Meta CEO Mark Zuckerberg has sparked controversy by defending his company's use of a dataset containing copyrighted e-books to train its AI models, citing YouTube's efforts to remove pirated content as an example of fair use. This revelation comes from newly released snippets of a deposition Zuckerberg gave late last year, related to the AI copyright case Kadrey v. Meta.
The deposition is part of a larger trend of AI companies facing lawsuits from authors and IP holders, who claim that training on copyrighted content is not "fair use." In his deposition, Zuckerberg argued that YouTube, despite hosting some pirated content, is trying to take it down and has licenses for the majority of its content. He implied that Meta's use of the dataset, known as LibGen, is similar, as the company is also trying to develop its AI models.
LibGen, a self-described "links aggregator," provides access to copyrighted works from major publishers, including Cengage Learning, Macmillan Learning, McGraw Hill, and Pearson Education. The platform has been sued multiple times, ordered to shut down, and fined tens of millions of dollars for copyright infringement. Despite this, Meta allegedly used LibGen to train its Llama AI models, which compete with flagship models from other AI companies like OpenAI.
Court filings unsealed this week reveal that Zuckerberg cleared the use of LibGen despite concerns from Meta's AI executives and research teams about the legal implications. The plaintiffs, including bestselling authors Sarah Silverman and Ta-Nehisi Coates, quoted Meta employees referring to LibGen as a "data set we know to be pirated" and flagging that its use "may undermine [Meta's] negotiating position with regulators."
During his deposition, Zuckerberg claimed he "hadn't really heard of" LibGen, despite being questioned about it. He explained that prohibiting the use of a dataset like LibGen would be unreasonable, citing YouTube as an example. However, he did acknowledge that Meta should be "pretty careful about" training on copyrighted material, especially if it's intentionally provided to violate people's rights.
New allegations have emerged in the amended complaint filed by the plaintiffs, including that Meta cross-referenced pirated books in LibGen with copyrighted books available for license to determine whether to pursue a licensing agreement with a publisher.

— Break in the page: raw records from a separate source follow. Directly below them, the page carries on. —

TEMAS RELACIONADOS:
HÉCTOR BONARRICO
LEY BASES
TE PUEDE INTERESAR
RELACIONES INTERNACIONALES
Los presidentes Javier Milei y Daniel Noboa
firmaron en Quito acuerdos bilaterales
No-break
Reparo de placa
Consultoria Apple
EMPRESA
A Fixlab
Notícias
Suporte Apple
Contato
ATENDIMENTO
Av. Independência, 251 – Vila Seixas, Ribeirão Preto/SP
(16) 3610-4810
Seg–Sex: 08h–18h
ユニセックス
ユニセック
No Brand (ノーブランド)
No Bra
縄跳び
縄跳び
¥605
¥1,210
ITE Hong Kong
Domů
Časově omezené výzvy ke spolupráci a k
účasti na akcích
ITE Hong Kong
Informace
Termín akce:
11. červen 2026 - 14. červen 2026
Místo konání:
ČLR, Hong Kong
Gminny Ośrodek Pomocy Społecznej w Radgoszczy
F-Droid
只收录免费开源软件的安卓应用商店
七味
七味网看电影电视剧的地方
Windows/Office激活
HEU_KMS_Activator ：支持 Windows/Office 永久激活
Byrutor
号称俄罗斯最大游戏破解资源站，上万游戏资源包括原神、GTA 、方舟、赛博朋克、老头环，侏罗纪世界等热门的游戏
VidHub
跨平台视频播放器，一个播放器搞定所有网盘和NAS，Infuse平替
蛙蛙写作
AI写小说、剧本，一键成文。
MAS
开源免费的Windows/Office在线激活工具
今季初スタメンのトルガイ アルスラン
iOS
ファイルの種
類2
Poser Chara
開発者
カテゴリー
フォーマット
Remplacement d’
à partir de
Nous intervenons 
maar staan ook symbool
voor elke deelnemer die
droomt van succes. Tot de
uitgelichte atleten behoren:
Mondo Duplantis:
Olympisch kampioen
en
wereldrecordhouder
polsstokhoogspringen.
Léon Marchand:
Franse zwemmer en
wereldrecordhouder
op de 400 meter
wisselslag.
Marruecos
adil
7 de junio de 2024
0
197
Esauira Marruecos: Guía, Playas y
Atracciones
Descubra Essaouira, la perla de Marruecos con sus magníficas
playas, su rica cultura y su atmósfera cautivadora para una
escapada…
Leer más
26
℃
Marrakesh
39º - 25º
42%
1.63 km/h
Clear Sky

The complaint also alleges that Meta used LibGen to train its latest Llama 3 models and is using the dataset to train its next-gen Llama 4 models.
Furthermore, the amended filing claims that Meta researchers tried to hide the fact that Llama models were trained on copyrighted materials by inserting "supervised samples" into Llama's fine-tuning. Additionally, Meta allegedly downloaded pirated e-books from another source, Z-Library, for Llama training as recently as April 2024. Z-Library has been the subject of multiple legal actions, including domain seizures and takedowns, and its alleged maintainers were charged with copyright infringement, wire fraud, and money laundering in 2022.
The implications of this case are far-reaching, as it highlights the ongoing battle between AI companies and IP holders over the use of copyrighted content in AI training. The outcome of this lawsuit could have significant effects on the development of AI models and the way companies approach data collection and usage.
As the AI industry continues to evolve, it's essential to address the complex issues surrounding copyright and fair use. The Kadrey v. Meta case serves as a reminder that the development of AI models must be balanced with the need to protect intellectual property rights. The tech community will be closely watching this case as it unfolds, and its outcome could have lasting impacts on the future of AI development.